*** Opening of Supplied information ***
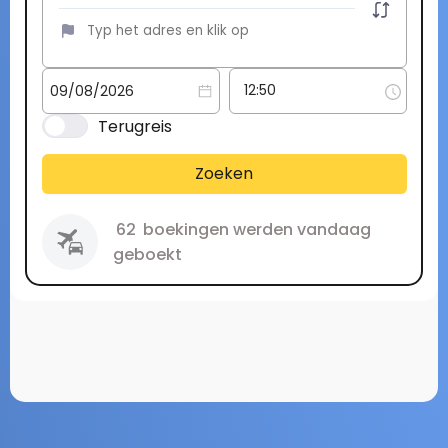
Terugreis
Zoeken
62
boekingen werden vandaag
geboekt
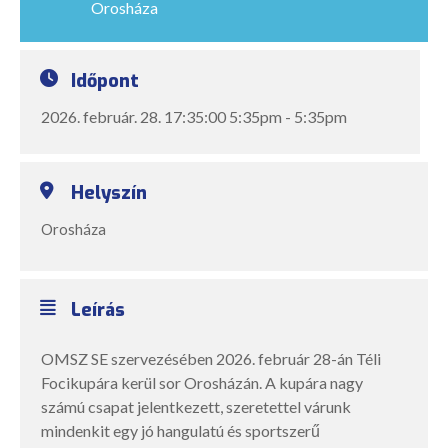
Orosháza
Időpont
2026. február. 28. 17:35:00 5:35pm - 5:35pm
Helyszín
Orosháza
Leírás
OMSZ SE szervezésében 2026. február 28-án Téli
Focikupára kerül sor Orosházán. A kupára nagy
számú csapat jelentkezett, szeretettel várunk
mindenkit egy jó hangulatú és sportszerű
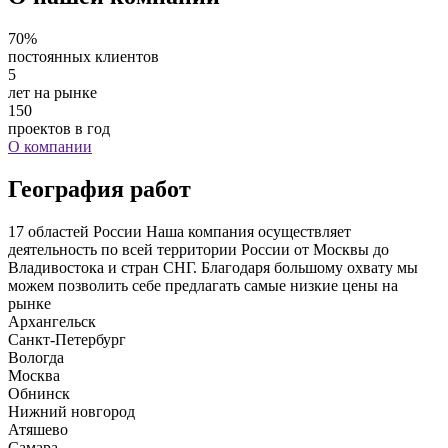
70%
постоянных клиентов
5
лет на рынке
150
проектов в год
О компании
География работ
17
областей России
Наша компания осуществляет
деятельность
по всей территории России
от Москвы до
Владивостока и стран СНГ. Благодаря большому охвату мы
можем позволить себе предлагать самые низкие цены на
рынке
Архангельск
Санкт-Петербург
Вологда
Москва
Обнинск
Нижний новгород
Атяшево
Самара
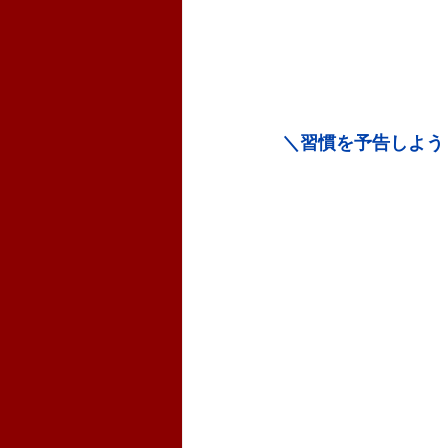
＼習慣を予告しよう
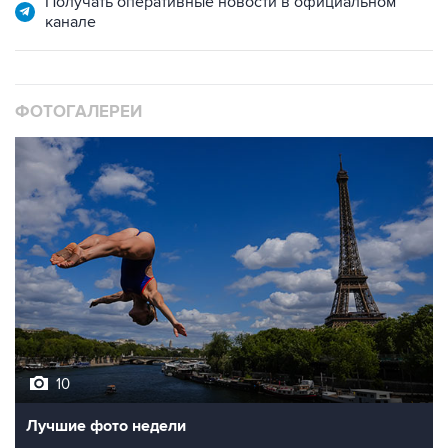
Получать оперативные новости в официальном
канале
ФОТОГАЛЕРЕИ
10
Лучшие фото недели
*** Close of Supplied information ***
*** Opening of Supplied information ***
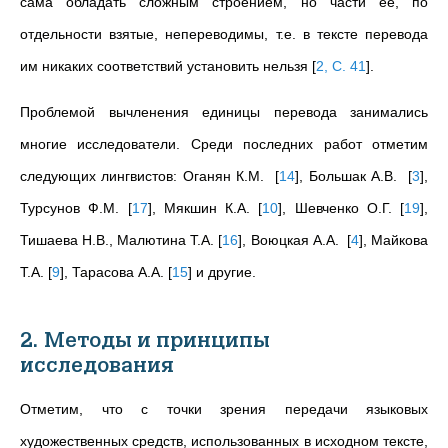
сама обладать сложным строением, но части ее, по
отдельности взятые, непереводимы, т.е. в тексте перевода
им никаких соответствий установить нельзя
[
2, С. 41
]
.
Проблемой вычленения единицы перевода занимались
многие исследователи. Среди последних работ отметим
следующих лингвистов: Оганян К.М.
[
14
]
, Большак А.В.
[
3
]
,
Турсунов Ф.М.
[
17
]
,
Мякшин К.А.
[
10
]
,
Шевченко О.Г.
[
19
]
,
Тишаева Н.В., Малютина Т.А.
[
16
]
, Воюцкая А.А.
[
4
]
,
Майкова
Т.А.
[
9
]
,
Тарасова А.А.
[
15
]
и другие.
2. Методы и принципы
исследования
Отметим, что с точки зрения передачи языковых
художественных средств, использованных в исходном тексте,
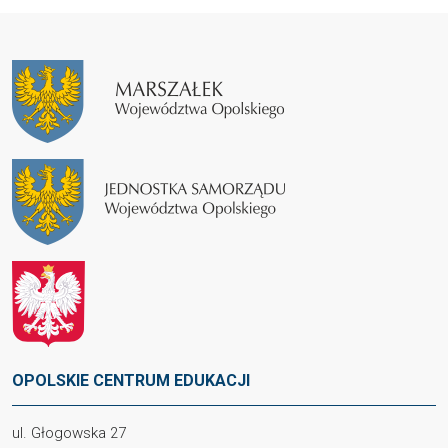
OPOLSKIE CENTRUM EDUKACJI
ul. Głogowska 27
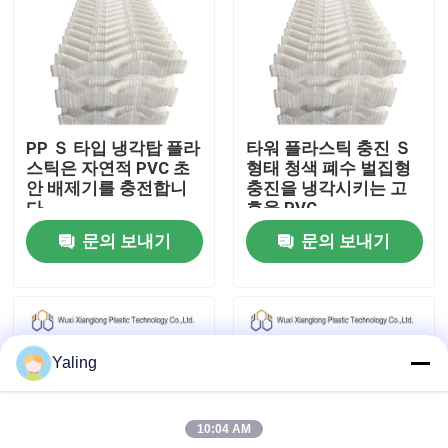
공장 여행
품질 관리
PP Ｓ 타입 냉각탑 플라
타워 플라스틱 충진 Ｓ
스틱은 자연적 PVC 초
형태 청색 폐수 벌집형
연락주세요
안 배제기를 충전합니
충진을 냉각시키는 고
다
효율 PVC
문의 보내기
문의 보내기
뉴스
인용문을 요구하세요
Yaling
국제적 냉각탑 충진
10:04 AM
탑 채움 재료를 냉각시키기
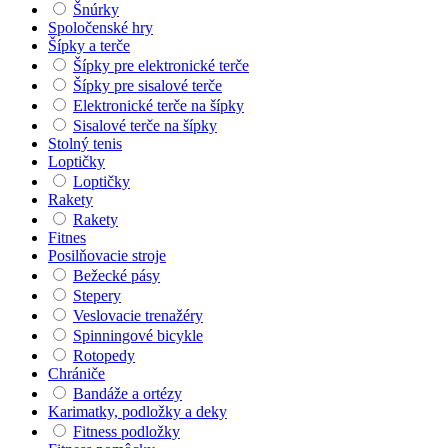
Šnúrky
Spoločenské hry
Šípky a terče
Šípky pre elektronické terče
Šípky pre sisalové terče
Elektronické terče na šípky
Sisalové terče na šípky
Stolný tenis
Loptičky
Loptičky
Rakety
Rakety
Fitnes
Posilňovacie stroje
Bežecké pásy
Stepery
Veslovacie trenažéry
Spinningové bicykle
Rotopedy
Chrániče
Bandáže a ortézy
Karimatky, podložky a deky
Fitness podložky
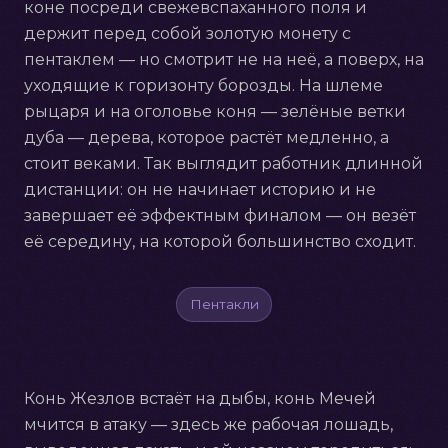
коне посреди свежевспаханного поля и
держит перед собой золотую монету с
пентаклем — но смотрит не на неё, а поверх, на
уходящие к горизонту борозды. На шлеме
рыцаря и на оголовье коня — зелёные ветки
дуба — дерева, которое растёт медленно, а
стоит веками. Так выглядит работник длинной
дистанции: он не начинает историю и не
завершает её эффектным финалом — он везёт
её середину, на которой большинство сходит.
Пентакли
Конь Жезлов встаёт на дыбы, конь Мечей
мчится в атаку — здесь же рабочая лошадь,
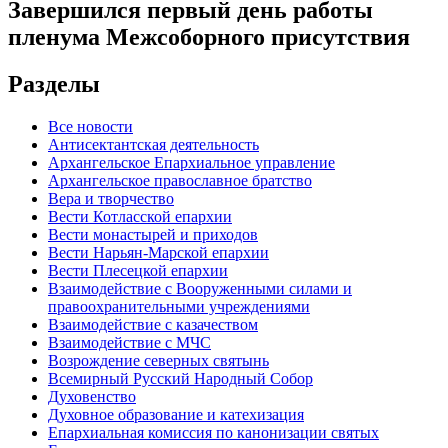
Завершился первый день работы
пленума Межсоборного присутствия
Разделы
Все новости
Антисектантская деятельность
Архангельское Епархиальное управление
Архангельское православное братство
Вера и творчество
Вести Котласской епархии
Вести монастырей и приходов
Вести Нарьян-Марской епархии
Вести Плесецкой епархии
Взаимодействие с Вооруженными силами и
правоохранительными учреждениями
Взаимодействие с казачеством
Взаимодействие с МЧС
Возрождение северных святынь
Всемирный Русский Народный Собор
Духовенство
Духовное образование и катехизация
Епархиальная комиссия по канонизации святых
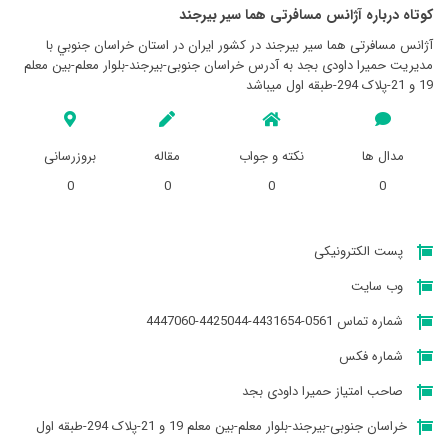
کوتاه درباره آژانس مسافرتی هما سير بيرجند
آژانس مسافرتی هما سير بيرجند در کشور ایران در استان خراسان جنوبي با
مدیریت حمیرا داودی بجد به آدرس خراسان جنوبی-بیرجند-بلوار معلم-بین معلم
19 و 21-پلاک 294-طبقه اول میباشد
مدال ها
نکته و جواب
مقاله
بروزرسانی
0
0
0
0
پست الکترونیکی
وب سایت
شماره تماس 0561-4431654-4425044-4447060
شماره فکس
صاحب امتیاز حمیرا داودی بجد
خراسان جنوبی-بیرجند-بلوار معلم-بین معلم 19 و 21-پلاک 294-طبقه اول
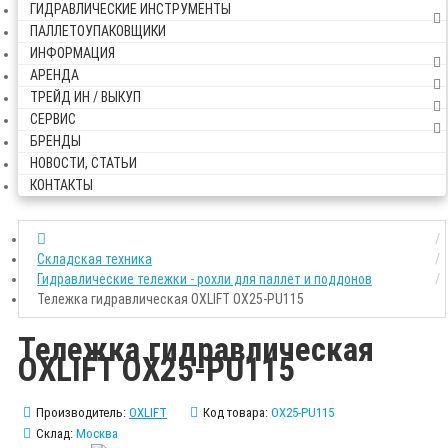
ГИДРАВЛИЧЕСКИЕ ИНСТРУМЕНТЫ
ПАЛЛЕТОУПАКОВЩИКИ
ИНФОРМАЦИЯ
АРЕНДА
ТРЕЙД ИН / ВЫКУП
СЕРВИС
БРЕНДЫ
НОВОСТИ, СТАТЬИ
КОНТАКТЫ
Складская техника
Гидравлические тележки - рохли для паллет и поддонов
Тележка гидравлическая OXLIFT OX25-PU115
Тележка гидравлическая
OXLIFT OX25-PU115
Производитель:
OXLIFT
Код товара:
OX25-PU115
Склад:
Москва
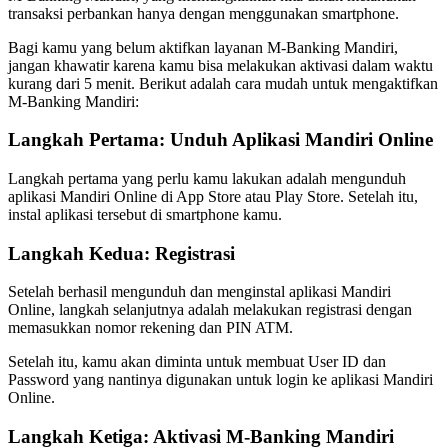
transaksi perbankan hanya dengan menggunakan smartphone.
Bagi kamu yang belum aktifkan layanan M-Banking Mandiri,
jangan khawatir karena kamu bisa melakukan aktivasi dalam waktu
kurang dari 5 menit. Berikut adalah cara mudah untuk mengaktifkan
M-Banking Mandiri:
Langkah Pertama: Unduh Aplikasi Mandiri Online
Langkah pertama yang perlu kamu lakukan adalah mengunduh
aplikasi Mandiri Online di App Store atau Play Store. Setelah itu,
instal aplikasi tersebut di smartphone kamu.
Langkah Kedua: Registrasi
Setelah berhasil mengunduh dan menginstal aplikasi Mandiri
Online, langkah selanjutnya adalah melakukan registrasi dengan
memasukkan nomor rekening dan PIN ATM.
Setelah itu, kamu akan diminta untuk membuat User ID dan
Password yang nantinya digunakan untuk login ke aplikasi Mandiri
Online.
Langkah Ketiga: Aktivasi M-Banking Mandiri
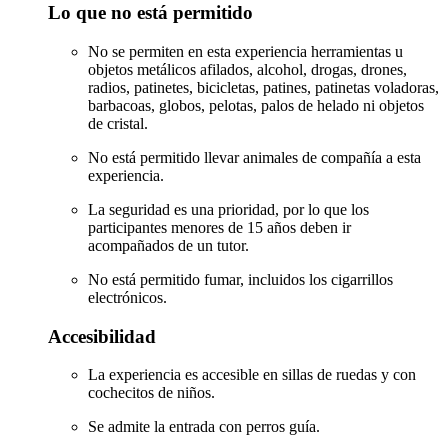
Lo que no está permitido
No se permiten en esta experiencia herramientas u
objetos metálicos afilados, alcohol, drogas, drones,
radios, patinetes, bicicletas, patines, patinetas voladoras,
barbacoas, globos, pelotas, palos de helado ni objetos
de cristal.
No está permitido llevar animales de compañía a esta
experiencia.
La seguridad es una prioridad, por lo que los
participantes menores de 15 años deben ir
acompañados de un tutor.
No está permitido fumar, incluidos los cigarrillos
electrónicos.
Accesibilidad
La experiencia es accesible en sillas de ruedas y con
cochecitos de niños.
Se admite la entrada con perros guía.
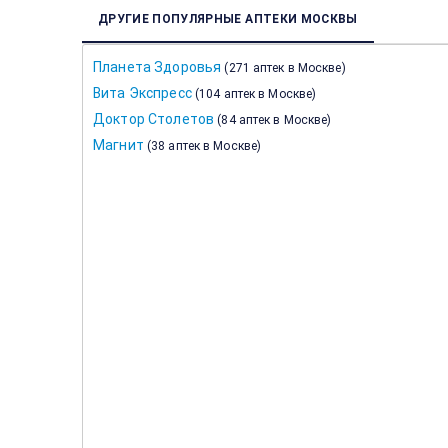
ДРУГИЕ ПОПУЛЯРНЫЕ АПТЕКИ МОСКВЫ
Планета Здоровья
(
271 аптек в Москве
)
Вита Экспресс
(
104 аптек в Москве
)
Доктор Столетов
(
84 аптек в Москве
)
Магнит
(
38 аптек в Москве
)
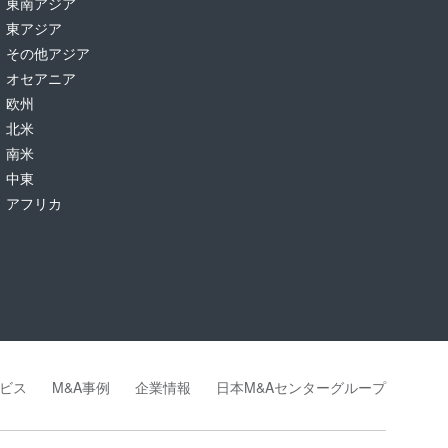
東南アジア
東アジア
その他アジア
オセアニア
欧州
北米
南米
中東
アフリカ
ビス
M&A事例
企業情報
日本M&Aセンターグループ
*** Close of Supplied information ***
*** Opening of Supplied information ***
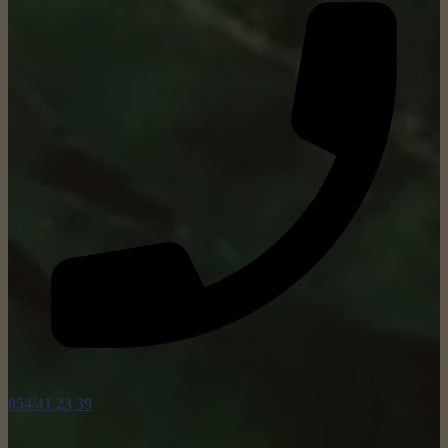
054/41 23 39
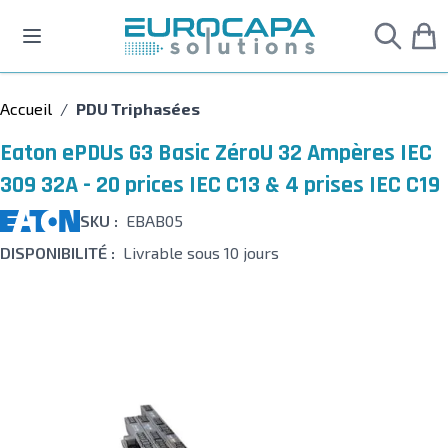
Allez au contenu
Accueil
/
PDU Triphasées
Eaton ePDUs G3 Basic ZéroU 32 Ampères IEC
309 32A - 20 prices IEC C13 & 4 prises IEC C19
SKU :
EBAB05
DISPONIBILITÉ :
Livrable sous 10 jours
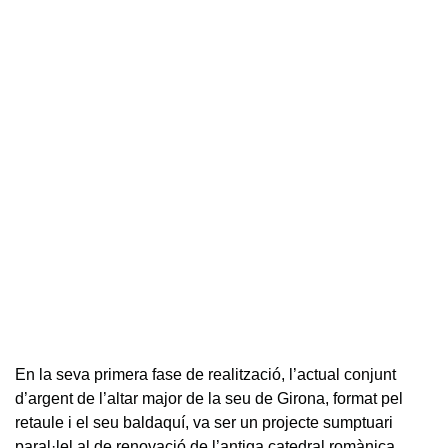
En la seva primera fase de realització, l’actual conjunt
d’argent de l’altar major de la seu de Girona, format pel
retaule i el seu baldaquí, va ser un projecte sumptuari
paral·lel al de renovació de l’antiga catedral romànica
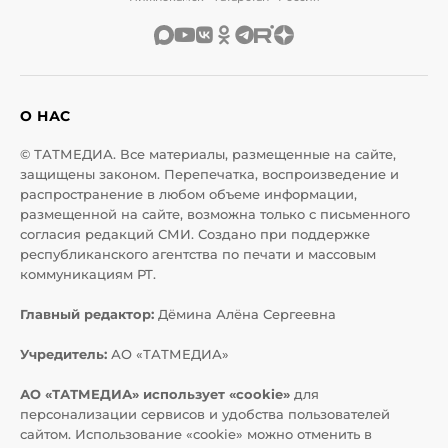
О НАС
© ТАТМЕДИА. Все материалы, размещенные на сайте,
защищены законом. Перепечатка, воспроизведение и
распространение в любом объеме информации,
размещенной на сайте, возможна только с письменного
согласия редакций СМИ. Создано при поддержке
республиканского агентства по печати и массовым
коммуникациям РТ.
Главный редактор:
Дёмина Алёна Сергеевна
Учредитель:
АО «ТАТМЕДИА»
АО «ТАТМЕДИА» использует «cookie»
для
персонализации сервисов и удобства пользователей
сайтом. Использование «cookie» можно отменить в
*** Close of Supplied information ***
| Exercise brief |
Copy only what lies between the line with "Владивостока и стран" and the line with "Лучшие фото недели", those two lines included, exactly as given above; pictures stay out.

| Completed exercise |
Владивостока и стран СНГ. Благодаря большому охвату мы
можем позволить себе предлагать самые низкие цены на
рынке
Архангельск
Санкт-Петербург
Вологда
Москва
Обнинск
Нижний новгород
Атяшево
Самара
＼習慣を予告しよう
Получать оперативные новости в официальном
канале
ФОТОГАЛЕРЕИ
10
Лучшие фото недели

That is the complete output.